Avant même de terminer cet exposé, l’on apprend l’assassinat d’un président d’APC par un groupe armé. Un GIA auquel on a confisqué le I pour disculper les copains islamistes de Tab’j’nanou, malmenés par les méchants démocrates. Quel délire ! Quelle vision calamiteuse que de voir se dessiner, sous nos yeux larmoyants, tel épuisement collectif et telle impuissance face à ce tsunami de bêtise qui emporte le pays! N’ayons pas peur de le dire! C’est mal parti, très mal parti pour une Algérie républicaine avec ceux qui tirent les ficelles, sans état d’âme, du handicap de Bouteflika !

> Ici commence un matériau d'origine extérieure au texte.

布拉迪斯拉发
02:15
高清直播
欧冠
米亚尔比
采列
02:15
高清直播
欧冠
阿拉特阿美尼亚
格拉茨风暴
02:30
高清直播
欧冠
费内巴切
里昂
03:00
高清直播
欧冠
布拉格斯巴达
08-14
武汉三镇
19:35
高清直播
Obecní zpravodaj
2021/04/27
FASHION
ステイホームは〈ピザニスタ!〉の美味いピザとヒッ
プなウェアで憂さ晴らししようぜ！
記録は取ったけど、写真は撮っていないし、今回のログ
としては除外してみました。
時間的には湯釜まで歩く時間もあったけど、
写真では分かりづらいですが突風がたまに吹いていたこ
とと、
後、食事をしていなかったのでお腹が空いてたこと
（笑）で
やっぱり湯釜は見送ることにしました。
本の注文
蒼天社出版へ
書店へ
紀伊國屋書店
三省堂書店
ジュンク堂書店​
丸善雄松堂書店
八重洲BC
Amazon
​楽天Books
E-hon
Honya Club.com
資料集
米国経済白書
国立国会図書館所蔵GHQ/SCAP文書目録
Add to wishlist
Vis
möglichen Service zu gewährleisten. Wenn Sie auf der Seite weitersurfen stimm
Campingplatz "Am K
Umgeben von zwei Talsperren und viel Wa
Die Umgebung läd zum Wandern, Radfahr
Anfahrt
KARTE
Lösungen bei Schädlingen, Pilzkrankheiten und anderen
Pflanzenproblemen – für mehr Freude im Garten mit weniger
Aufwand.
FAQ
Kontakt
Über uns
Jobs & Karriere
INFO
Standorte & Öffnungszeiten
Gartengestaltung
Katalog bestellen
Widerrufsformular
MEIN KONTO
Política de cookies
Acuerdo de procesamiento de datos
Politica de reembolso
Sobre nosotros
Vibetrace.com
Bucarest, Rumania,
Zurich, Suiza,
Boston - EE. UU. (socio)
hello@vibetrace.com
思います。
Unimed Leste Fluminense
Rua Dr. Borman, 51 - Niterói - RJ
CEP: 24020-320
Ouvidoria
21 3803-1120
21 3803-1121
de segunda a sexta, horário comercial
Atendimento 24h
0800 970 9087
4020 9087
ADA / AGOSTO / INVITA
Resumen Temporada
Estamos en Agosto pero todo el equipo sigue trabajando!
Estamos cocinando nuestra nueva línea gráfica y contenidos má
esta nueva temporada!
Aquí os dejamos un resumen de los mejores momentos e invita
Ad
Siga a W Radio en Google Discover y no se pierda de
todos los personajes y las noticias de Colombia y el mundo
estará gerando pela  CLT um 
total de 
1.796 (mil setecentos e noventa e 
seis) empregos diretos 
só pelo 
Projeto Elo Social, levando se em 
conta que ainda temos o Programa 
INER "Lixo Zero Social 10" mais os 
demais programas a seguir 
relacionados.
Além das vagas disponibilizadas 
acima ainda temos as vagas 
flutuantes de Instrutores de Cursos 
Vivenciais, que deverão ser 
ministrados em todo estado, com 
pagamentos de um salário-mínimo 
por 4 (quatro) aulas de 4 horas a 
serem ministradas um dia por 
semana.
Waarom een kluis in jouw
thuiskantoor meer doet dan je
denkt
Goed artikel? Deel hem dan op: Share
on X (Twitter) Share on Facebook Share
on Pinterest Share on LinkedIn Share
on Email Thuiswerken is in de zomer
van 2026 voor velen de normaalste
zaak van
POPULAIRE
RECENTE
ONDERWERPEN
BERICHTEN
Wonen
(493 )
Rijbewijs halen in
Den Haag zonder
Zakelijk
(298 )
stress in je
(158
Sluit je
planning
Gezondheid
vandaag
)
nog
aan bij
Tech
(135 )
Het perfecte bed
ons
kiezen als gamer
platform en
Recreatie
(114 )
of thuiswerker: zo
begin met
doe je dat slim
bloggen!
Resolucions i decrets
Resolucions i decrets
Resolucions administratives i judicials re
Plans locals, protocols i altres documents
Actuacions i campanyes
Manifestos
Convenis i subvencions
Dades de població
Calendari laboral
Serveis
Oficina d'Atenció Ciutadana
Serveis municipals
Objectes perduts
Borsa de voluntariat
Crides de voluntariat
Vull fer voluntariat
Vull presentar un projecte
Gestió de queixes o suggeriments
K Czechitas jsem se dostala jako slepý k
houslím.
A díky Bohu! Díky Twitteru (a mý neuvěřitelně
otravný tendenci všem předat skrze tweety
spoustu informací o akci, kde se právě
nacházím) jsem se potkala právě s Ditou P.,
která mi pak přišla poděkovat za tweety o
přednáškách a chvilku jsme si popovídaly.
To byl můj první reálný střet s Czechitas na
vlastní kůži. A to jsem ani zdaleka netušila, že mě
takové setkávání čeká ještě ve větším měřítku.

À moins que… Entends-tu notre détresse Général Atatürk ?
Kacem Madani
(*) Métaphore kabyle qui signifie "y compris les enfants et les chats"
Commentaires (3) | Réagir ?
L'armée algérienne et l'équation républicaine on est en plein dans le mille de la quadrature du cercle C'est un problème impossible à résoudre Mais Einstein disait "Un problème sans solution est un problème mal posé " Pour sortir de cette quadrature du cercle il faut revenir au b. a ba de la démocratie L'armée à la caserne et le peuple à la cité
De quelle armée parle votre article, excusez un peu confus votre rappel historique, disons personnel.
Oui c'est vrai l'armée est responsable de la "maintenance" (permettez moi le mot) de l'algérie depuis 1962 par un rapport de force au profit d'un éxécutif civil corrompu et criminellement incompétent et dirigé par un président-carrefour des divergents ou convergents segments du systéme.
C'est vrai l'armée a une lourde responsabilité politique, mais en ces jours incertains, il serai honnete de dire:Que l'armée actyelle sous Bouteflika n'est plus une armée au sens entendu de part le monde, n'est plus une armée réfletant les équilibres régionaux (la chasse massive aux officiers de l'EST et de la Kabylie et meme des rares du Sud du pays par bouteflika, pour instituer un commandement aux mains de généraux (trés rapidement promus) originaires de l'Ouest du pays et surtou de l'axe "Nedroma-maghnia-Sebdou-Tlemcen", bien que quelques généraux de la région Ouest ont été virés par bouteflika 'parce que n'acceptant pas ce jeu régionaliste), voilà de quoi est composé l'armée aujourd'hui.
Ajoutons une DGSN et Une Gendarmerie (à deux ils dépassent les effectifs de l'armée des actifs) inféodés à Bouteflika, et le tour scabreux de notre appareil militaire et sécuritaire est fait, et sans appel.
Quand aux Bidasses ils se contentent d'augmentations salariales et aux officiers subalternes formés à l'acadamie des majorettes de Cherchell, ne chercher rien de ce coté.
Alors faites nous un autre article analytique réel de cette armée et des autres armées, ca sera édifiant, car le matin le publiera avec plaisir, merci.